Creating an economy that works for everyone is not just a matter of empowering those who have been “left behind” by globalization. Instead, it requires a comprehensive and critical assessment of the systemic forces that are fueling inequality.
The Covid-19 pandemic has exposed and exacerbated a wide range of inequalities. If leaders are serious about “building back better,” policies to overcome the systemic forces that underlie them must form the heart of their agendas.
One such divide is the gender gap. Since the pandemic began, women have suffered job losses at a higher rate than men – not least because they are overrepresented in many of the hardest-hit industries, such as food service and retail – and faced higher levels of social precarity and food insecurity. The pandemic is set to increase the gender gap in extreme poverty as well.
Moreover, as feminist thinkers like Silvia Federici have pointed out, the burden of domestic labor – already disproportionately borne by women – became far heavier during pandemic lockdowns. At the same time, women are usually the victims of domestic violence, which has become more frequent and severe since the pandemic began.
Not surprisingly, women’s mental health has suffered disproportionately over the last year. The burden of the pandemic has been particularly heavy for women who are also subject to other forms of marginalization, based on race, age, or immigration status.

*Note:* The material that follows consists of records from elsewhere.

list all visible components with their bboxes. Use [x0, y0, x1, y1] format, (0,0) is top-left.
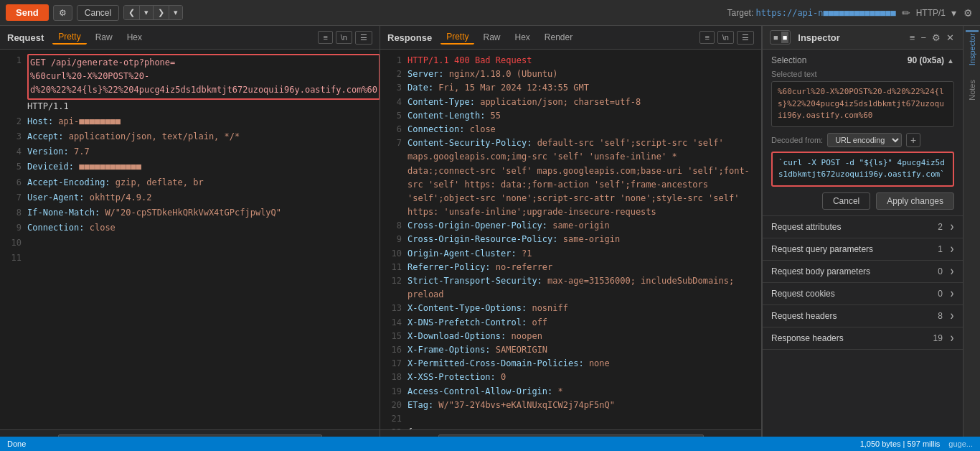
response-panel-content: 1HTTP/1.1 400 Bad Request 2Server: nginx… [380, 50, 761, 429]
section-chevron-icon5: ❯ [950, 312, 954, 320]
response-panel-menu-btn[interactable]: ☰ [737, 31, 754, 45]
selected-text-label: Selected text [771, 70, 954, 78]
response-line-4: 4Content-Type: application/json; charset… [387, 96, 754, 109]
inspector-close-btn[interactable]: ✕ [945, 31, 956, 45]
request-line-1: 1 GET /api/generate-otp?phone=%60curl%20… [7, 54, 372, 113]
inspector-section-request-body[interactable]: Request body parameters 0 ❯ [763, 261, 963, 283]
request-panel-wrap-btn[interactable]: \n [336, 31, 352, 44]
response-panel-title: Response [387, 32, 432, 43]
response-line-6: 6Connection: close [387, 123, 754, 136]
tab-request-hex[interactable]: Hex [121, 31, 148, 44]
decode-row: Decoded from: URL encoding Base64 HTML + [771, 133, 954, 147]
section-chevron-icon4: ❯ [950, 289, 954, 297]
sidebar-inspector-btn[interactable]: Inspector [966, 30, 979, 68]
response-line-16: 16X-Frame-Options: SAMEORIGIN [387, 343, 754, 357]
tab-response-pretty[interactable]: Pretty [440, 30, 474, 45]
inspector-section-request-cookies[interactable]: Request cookies 0 ❯ [763, 283, 963, 305]
request-panel-content: 1 GET /api/generate-otp?phone=%60curl%20… [0, 50, 380, 429]
tab-response-raw[interactable]: Raw [477, 31, 506, 44]
request-panel-menu-btn[interactable]: ☰ [355, 31, 372, 45]
request-line-4: 4 Version: 7.7 [7, 145, 372, 159]
inspector-view-btn2[interactable]: ■ [781, 32, 789, 43]
tab-response-hex[interactable]: Hex [509, 31, 536, 44]
selection-header: Selection 90 (0x5a) ▲ [771, 55, 954, 65]
response-line-15: 15X-Download-Options: noopen [387, 330, 754, 343]
inspector-panel: ■ ■ Inspector ≡ − ⚙ ✕ Selection 90 (0x5a… [762, 26, 963, 451]
right-sidebar: Inspector Notes [963, 26, 980, 451]
toolbar: Send ⚙ Cancel ❮ ▾ ❯ ▾ Target: https://ap… [0, 0, 980, 26]
response-line-19: 19Access-Control-Allow-Origin: * [387, 385, 754, 399]
inspector-settings-btn[interactable]: ⚙ [930, 31, 942, 45]
request-panel-title: Request [7, 32, 44, 43]
response-line-18: 18X-XSS-Protection: 0 [387, 371, 754, 384]
inspector-view-btn1[interactable]: ■ [772, 32, 780, 43]
section-chevron-icon6: ❯ [950, 334, 954, 342]
selected-request-text: GET /api/generate-otp?phone=%60curl%20-X… [27, 54, 380, 100]
response-line-2: 2Server: nginx/1.18.0 (Ubuntu) [387, 68, 754, 81]
sidebar-notes-btn[interactable]: Notes [966, 78, 979, 103]
request-line-10: 10 [7, 236, 372, 250]
inspector-section-request-headers[interactable]: Request headers 8 ❯ [763, 305, 963, 327]
request-line-9: 9 Connection: close [7, 221, 372, 235]
request-panel: Request Pretty Raw Hex ≡ \n ☰ 1 GET /api… [0, 26, 380, 451]
decode-add-button[interactable]: + [906, 133, 920, 147]
selection-chevron-icon: ▲ [947, 57, 954, 65]
response-panel-view-btn[interactable]: ≡ [699, 31, 714, 44]
response-line-12: 12Strict-Transport-Security: max-age=315… [387, 274, 754, 302]
selection-section: Selection 90 (0x5a) ▲ Selected text %60c… [763, 50, 963, 216]
status-bar: Done 1,050 bytes | 597 millis guge... [0, 437, 980, 451]
nav-dropdown-back[interactable]: ▾ [139, 6, 153, 19]
response-line-14: 14X-DNS-Prefetch-Control: off [387, 316, 754, 330]
nav-back-button[interactable]: ❮ [124, 6, 139, 19]
edit-target-button[interactable]: ✏ [900, 6, 912, 20]
nav-forward-button[interactable]: ❯ [153, 6, 169, 19]
tab-request-pretty[interactable]: Pretty [52, 30, 86, 45]
http-version: HTTP/1 [916, 8, 946, 18]
decode-label: Decoded from: [771, 136, 823, 144]
response-line-3: 3Date: Fri, 15 Mar 2024 12:43:55 GMT [387, 81, 754, 95]
request-line-11: 11 [7, 251, 372, 265]
main-layout: Request Pretty Raw Hex ≡ \n ☰ 1 GET /api… [0, 26, 980, 451]
inspector-body: Selection 90 (0x5a) ▲ Selected text %60c… [763, 50, 963, 451]
request-line-8: 8 If-None-Match: W/"20-cpSTDkeHkQRkVwX4t… [7, 206, 372, 220]
inspector-view-group: ■ ■ [770, 30, 791, 45]
decoded-text-box: `curl -X POST -d "${ls}" 4pucg4iz5ds1dbk… [771, 152, 954, 187]
status-brand: guge... [948, 440, 973, 448]
inspector-section-request-query[interactable]: Request query parameters 1 ❯ [763, 238, 963, 261]
tab-response-render[interactable]: Render [539, 31, 578, 44]
inspector-apply-button[interactable]: Apply changes [876, 192, 954, 210]
response-panel-header: Response Pretty Raw Hex Render ≡ \n ☰ [380, 26, 761, 50]
response-line-11: 11Referrer-Policy: no-referrer [387, 261, 754, 274]
section-chevron-icon3: ❯ [950, 267, 954, 275]
inspector-minus-btn[interactable]: − [919, 31, 928, 45]
request-line-7: 7 User-Agent: okhttp/4.9.2 [7, 191, 372, 205]
nav-dropdown-forward[interactable]: ▾ [169, 6, 182, 19]
selection-label: Selection [771, 55, 806, 65]
decode-select[interactable]: URL encoding Base64 HTML [827, 133, 902, 147]
inspector-header: ■ ■ Inspector ≡ − ⚙ ✕ [763, 26, 963, 50]
response-line-5: 5Content-Length: 55 [387, 109, 754, 123]
response-line-20: 20ETag: W/"37-2Y4bvs+eKAlNUxqICW2j74pF5n… [387, 399, 754, 412]
inspector-section-response-headers[interactable]: Response headers 19 ❯ [763, 327, 963, 350]
inspector-cancel-button[interactable]: Cancel [822, 192, 870, 210]
tab-request-raw[interactable]: Raw [90, 31, 118, 44]
target-label: Target: https://api-n■■■■■■■■■■■■■■ [727, 8, 896, 18]
response-line-13: 13X-Content-Type-Options: nosniff [387, 302, 754, 315]
send-button[interactable]: Send [6, 4, 49, 21]
response-panel-wrap-btn[interactable]: \n [717, 31, 734, 44]
request-line-2: 2 Host: api-■■■■■■■■ [7, 115, 372, 129]
inspector-section-request-attributes[interactable]: Request attributes 2 ❯ [763, 216, 963, 238]
http-version-dropdown[interactable]: ▾ [950, 6, 958, 20]
request-panel-view-btn[interactable]: ≡ [318, 31, 332, 44]
response-line-21: 21 [387, 412, 754, 426]
section-chevron-icon: ❯ [950, 223, 954, 231]
inspector-align-btn[interactable]: ≡ [908, 31, 917, 45]
settings-icon-button[interactable]: ⚙ [53, 5, 72, 21]
response-line-17: 17X-Permitted-Cross-Domain-Policies: non… [387, 357, 754, 371]
request-line-6: 6 Accept-Encoding: gzip, deflate, br [7, 176, 372, 190]
request-line-5: 5 Deviceid: ■■■■■■■■■■■■ [7, 160, 372, 174]
response-line-8: 8Cross-Origin-Opener-Policy: same-origin [387, 219, 754, 233]
request-panel-header: Request Pretty Raw Hex ≡ \n ☰ [0, 26, 380, 50]
top-settings-icon[interactable]: ⚙ [962, 6, 974, 20]
cancel-button[interactable]: Cancel [77, 5, 119, 21]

More broadly, the pandemic has expanded the divide between rich and poor. A handful of billionaires have seen their wealth skyrocket over the last year, while lower-skill workers have faced far larger employment and earnings losses than higher-skill workers. The top income decile, largely comprising workers who have been able to work remotely during the pandemic, have been able to expand their savings, whereas many laid-off workers have borrowed to stay afloat, driving up the number of people who are over-indebted or have minimal savings.
At the global level, there have been vast differences between the capacity of developed and developing countries to respond to the Covid-19 crisis. Advanced economies have mobilized, on average, 25% of their GDP to mitigate its effects, compared to 7% in developing countries and just 1.5% in the poorest countries. And whereas wealthy countries may have their entire populations vaccinated by mid-2022, more than 85 poor countries will not have widespread access to vaccines before 2023.
In this context, “building back better” must mean creating an economy that works for everyone – what in 2013 then-US President Barack Obama called the “defining challenge of our time.” But this is not just a matter of empowering those who have been “left behind” by globalization, by providing more resources for education, training, and capacity building. That widely endorsed “solution” is based on rosy but deeply flawed assumptions about the contemporary world order.
In fact, addressing today’s inequities demands a far more comprehensive – and critical – assessment of underlying systemic forces. The pandemic’s disproportionate impact on women, for example, is a direct result of deeply entrenched patriarchal rules and norms that perpetuate segmented structures in the home, the labor market, and the workplace.
It is because of these rules and norms that, when care infrastructure deteriorates, women pick up the slack, and when jobs are scarce, women lose out the most. Many women are then forced into precarious employment, where they are vulnerable to physical and sexual violence. So, even as a few women shatter glass ceilings, the majority of women remain on the floor, sweeping up the shards.
Initiatives intended to empower women within the current system – such as by encouraging female entrepreneurship or ensuring equal legal rights – are certainly vital. But anything close to true equality will require us to address the insidious effects of patriarchal power dynamics – and that means challenging and reforming the system in which they are embedded.
The same goes for closing the gaps between the haves and have-nots, both within and across countries. As the Nobel laureate economist Joseph E. Stiglitz has argued, the rules of the game are designed to strengthen the position of those already at the top of the development ladder, while holding back the less advantaged.
Those rules have benefited creditors over debtors, and fueled speculation rather than productive investment. Intellectual property rights and other restrictive business practices have increased the market power of large international firms, including the tech giants, over smaller suppliers and consumers, thereby undermining innovation.
The rules of the game have also enabled large firms to hide their profits in tax havens, instead of paying their fair share or pursuing employment-generating investment. And the effect on government revenues has weakened the state’s capacity to supply public goods, correct market failures, and even to meet the immediate needs of citizens during a crisis.
Perhaps most insidious of all, the growing realization that the game is rigged has eroded public confidence in institutions, fueled political fragmentation and social discontent, and spurred deepening mistrust among countries. From vaccine skepticism to lack of international coordination, the COVID-19 crisis reflects the consequences of these trends.
Seventy-five years ago, the United Nations Charter issued a clarion call for collective action to meet the new challenges of an interdependent world. Today, our world is more interconnected than ever, and yet rampant inequality is diminishing our receptiveness to the collective action we need. To reverse this tendency requires addressing the unfair power dynamics that are embedded in the global economic system.
“Don’t gamble on the future,” warned Simone de Beauvoir. “Act now, without delay.”